Les soldats chargés de la défense des forteresses étaient peu nombreux ; seize hommes gardaient le château de Blavet, vingt-cinq celui de Boulogne. A Toulon, dans la tour massive aux murailles épaisses de vingt pieds, qui défendaient la rade, un bonhomme de gouverneur, qui est là de père en fils, n'a pour toute garnison que sa femme et sa servante, n'ayant pas reçu, à ce qu'il dit, un denier depuis vingt ans. Or, avec les progrès de l'artillerie, aucune place n'est plus imprenable par la seule vertu de ses remparts, à moins que l'assiégeant ne cherche à la prendre, comme les moines le paradis, par jeûnes et par prières, c'est-à-dire par la famine et les sommations. S'il donne l'assaut, on ne devra compter que sur la résistance des hommes et non sur celle des murs. L'assaillant ouvre la tranchée, la pousse, arrive au fossé ; il peut alors, ou le descendre à couvert selon la méthode hollandaise, ce qui est plus sûr mais plus long, ou le passer sur des fascines, et atteindre la brèche faite dans la muraille. Cette brèche, commencée par le canon, est achevée par la mine. A l'abri du feu de l'assiégé, dans l'épaisseur même de la muraille, on attachait le mineur, qui travaillait jusqu'à ce que sa mine fût prête à jouer, et ne se retirait qu'après y avoir mis le feu. Attacher le mineur, c'est la dernière période du siège, le moment des efforts désespérés. A Arras, les Espagnols descendaient la nuit, dans des paniers, des hommes armés, qui surprenaient le mineur dans son trou, et le poignardaient ; d'autres fois, ils attachaient des bombes à une corde et les faisaient crever en face de ce trou, afin que les éclats y pénétrassent. Ils tuèrent tant de mineurs qu'il n'en resta plus dans l'armée ; on dut en envoyer chercher en France. Ces mineurs, sapeurs ou pétardiers, joignaient un courage éprouvé à une longue expérience. Beaucoup venaient de Liège ; la Bretagne et la Gascogne en fournissaient aussi d'estimés. Capitaines des mines et pétardiers ordinaires du Roi méritent les gages élevés qu'on leur alloue. La plupart n'appartiennent pas à l'armée, ce sont des indépendants, comme les canonniers, et les autres officiers d'artillerie.

Bien qu'il commençât à s'établir en France des académies où l'on apprenait lé tir du canon, peu de gens s'y entendaient encore.

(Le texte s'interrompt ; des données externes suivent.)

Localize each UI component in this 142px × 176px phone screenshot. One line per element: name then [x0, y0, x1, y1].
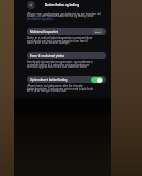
staticText: batterilevetiden. Funksjonen venter med …: [27, 87, 94, 91]
staticText: systemer bidrar til å motvirke ytelsespå…: [27, 63, 90, 67]
button[interactable]: Maksimal kapasitet: [27, 28, 106, 35]
button[interactable]: Om batteri og ytelse...: [27, 17, 55, 21]
staticText: iPhone lærer av ladevanene dine for å be…: [27, 84, 83, 88]
staticText: med da det var nytt. Lavere kapasitet ka…: [27, 39, 88, 43]
staticText: Batterihelsa og lading: [45, 3, 80, 7]
staticText: Maksimal kapasitet: [30, 30, 58, 34]
button[interactable]: Back: [27, 1, 35, 9]
button[interactable]: 88 %: [93, 29, 103, 34]
staticText: Dette er et mål på batterikapasiteten sa…: [27, 36, 93, 40]
staticText: som kan oppstå etter hvert som batteriet…: [27, 65, 88, 69]
staticText: færre timer bruk mellom ladinger.: [27, 41, 70, 45]
button[interactable]: Evne til maksimal ytelse: [27, 52, 106, 59]
staticText: Evne til maksimal ytelse: [30, 54, 65, 58]
staticText: iPhone viser opplysninger om batteriet o…: [27, 12, 102, 16]
staticText: 88 %: [95, 30, 101, 33]
button[interactable]: Optimalisert batterilading: [91, 77, 103, 83]
staticText: Optimalisert batterilading: [30, 78, 68, 82]
button[interactable]: Optimalisert batterilading: [27, 76, 106, 83]
staticText: Innebygde dynamiske programvare- og mask…: [27, 60, 94, 64]
staticText: brukes. Les om hvordan batterihelse og l…: [27, 14, 94, 18]
staticText: 80 % til du trenger å bruke den.: [27, 89, 67, 93]
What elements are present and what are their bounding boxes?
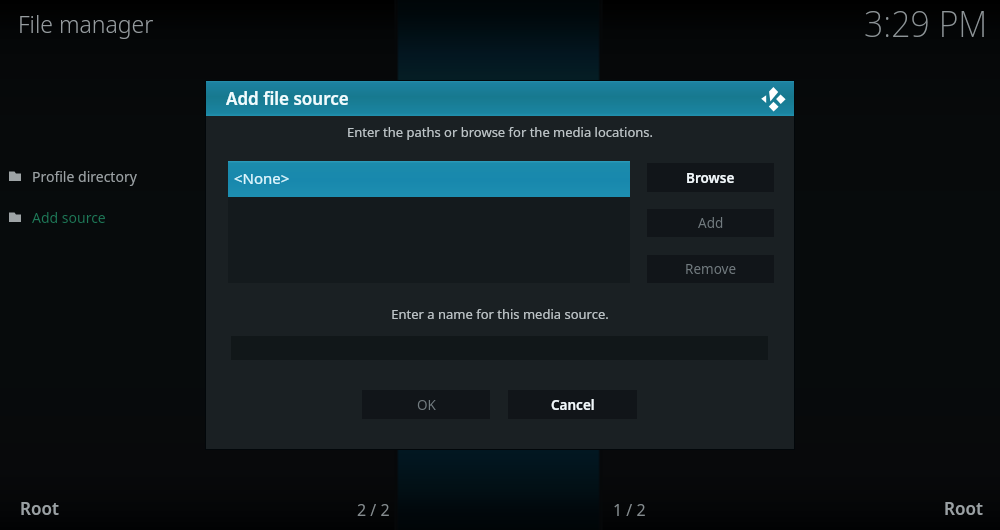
staticText: OK — [417, 396, 436, 414]
staticText: Enter the paths or browse for the media … — [206, 123, 794, 141]
other: Kodi — [755, 87, 786, 112]
staticText: 1 / 2 — [613, 499, 646, 521]
staticText: Remove — [685, 260, 737, 278]
staticText: Add — [698, 214, 724, 232]
button[interactable]: Cancel — [508, 390, 637, 419]
button[interactable]: Profile directory — [0, 160, 190, 192]
staticText: Cancel — [551, 396, 595, 414]
staticText: Add source — [32, 208, 106, 227]
staticText: 3:29 PM — [864, 0, 988, 48]
staticText: Browse — [686, 169, 735, 187]
staticText: <None> — [234, 168, 290, 188]
staticText: File manager — [18, 8, 154, 39]
staticText: Root — [20, 497, 59, 520]
button[interactable]: Remove — [647, 255, 774, 283]
button[interactable]: Add source — [0, 201, 190, 233]
button[interactable]: Add — [647, 209, 774, 237]
staticText: Enter a name for this media source. — [206, 305, 794, 323]
staticText: Root — [944, 497, 983, 520]
button[interactable]: OK — [362, 390, 490, 419]
staticText: Profile directory — [32, 167, 137, 186]
staticText: Add file source — [226, 87, 349, 110]
button[interactable]: <None> — [228, 161, 630, 197]
button[interactable]: Browse — [647, 163, 774, 192]
staticText: 2 / 2 — [357, 499, 390, 521]
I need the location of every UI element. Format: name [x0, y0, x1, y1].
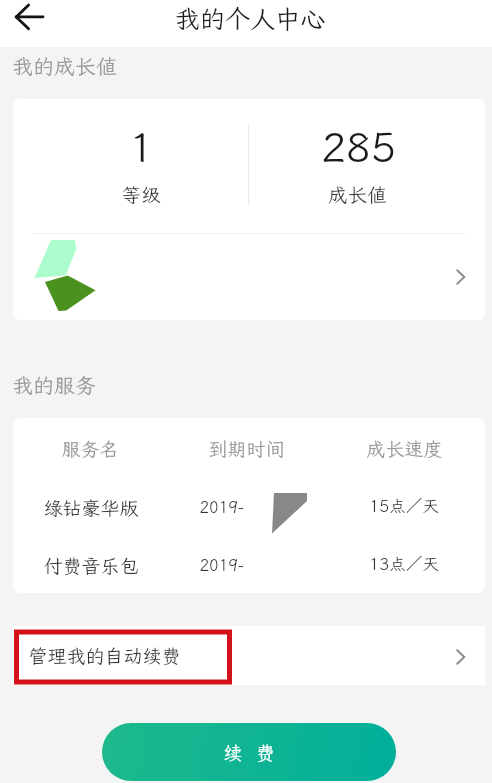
staticText: 服务名	[61, 436, 119, 461]
button[interactable]	[102, 723, 396, 781]
staticText: 2019-	[199, 554, 244, 575]
staticText: 续 费	[223, 740, 275, 765]
staticText: 成长值	[328, 182, 387, 208]
staticText: 13点／天	[369, 553, 439, 575]
button[interactable]: Back	[0, 0, 58, 40]
staticText: 管理我的自动续费	[28, 643, 181, 668]
staticText: 绿钻豪华版	[43, 495, 139, 520]
staticText: 1	[129, 120, 154, 174]
staticText: 285	[321, 119, 396, 174]
staticText: 等级	[121, 182, 161, 208]
staticText: 15点／天	[369, 495, 439, 517]
button[interactable]	[13, 626, 485, 685]
staticText: 付费音乐包	[43, 553, 139, 578]
staticText: 我的服务	[12, 371, 96, 399]
button[interactable]: Growth details	[437, 254, 484, 300]
staticText: 成长速度	[366, 436, 443, 461]
staticText: 2019-	[199, 496, 244, 517]
staticText: 我的成长值	[12, 52, 117, 80]
staticText: 我的个人中心	[174, 2, 326, 35]
staticText: 到期时间	[208, 436, 285, 461]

Ceux qu'on appelait dans les provinces lieutenants de l'artillerie, étaient des fonctionnaires locaux chargés de passer les marchés de munitions, et qui ne signalaient souvent leur présence que par des exactions et des fraudes.

L'artillerie, malgré tous ses défauts, prend une importance qu'elle n'avait jamais eue ; le nombre et le calibre des canons augmentent, on invente des engins nouveaux ; un ingénieur anglais, Maltus, applique chez nous au siège de La Mothe, en 1634, l'art de jeter des bombes. Le cardinal crée une fonderie au Havre, il en confie la direction à ces mêmes ingénieurs qui avaient déjà celle des fortifications. Elle prend assez d'extension pour livrer, en 1630, cinquante pièces, de calibres plus forts qu'on n'en avait habituellement. Une fonderie privée, à Châteaulin, fabriquait en un an 200 pièces de 12 et de 6. L'État achetait aussi en Hollande des canons de la nouvelle invention. Nos boulets ne dépassaient jamais le poids de 24 livres ; et la plupart n'atteignaient pas celui de 12 ou de 18. La confection des canons est une des préoccupations les plus vives du cardinal ; on en a tellement besoin, dit-il, qu'il ne faut pas regarder au prix. Ce prix était très élevé ; et les étrangers, quand ils nous en fournissaient, ne se faisaient pas scrupule de nous tromper sur la qualité. Des cinquante-cinq pièces de fer coulé de Sedan, écrit d'Effiat, il n'y en a pas une de bonne ; beaucoup ont déjà crevé. Les Hollandais, en nous vendant des canons de cuivre, mettaient, pour y gagner plus, du bas métal dans l'alliage.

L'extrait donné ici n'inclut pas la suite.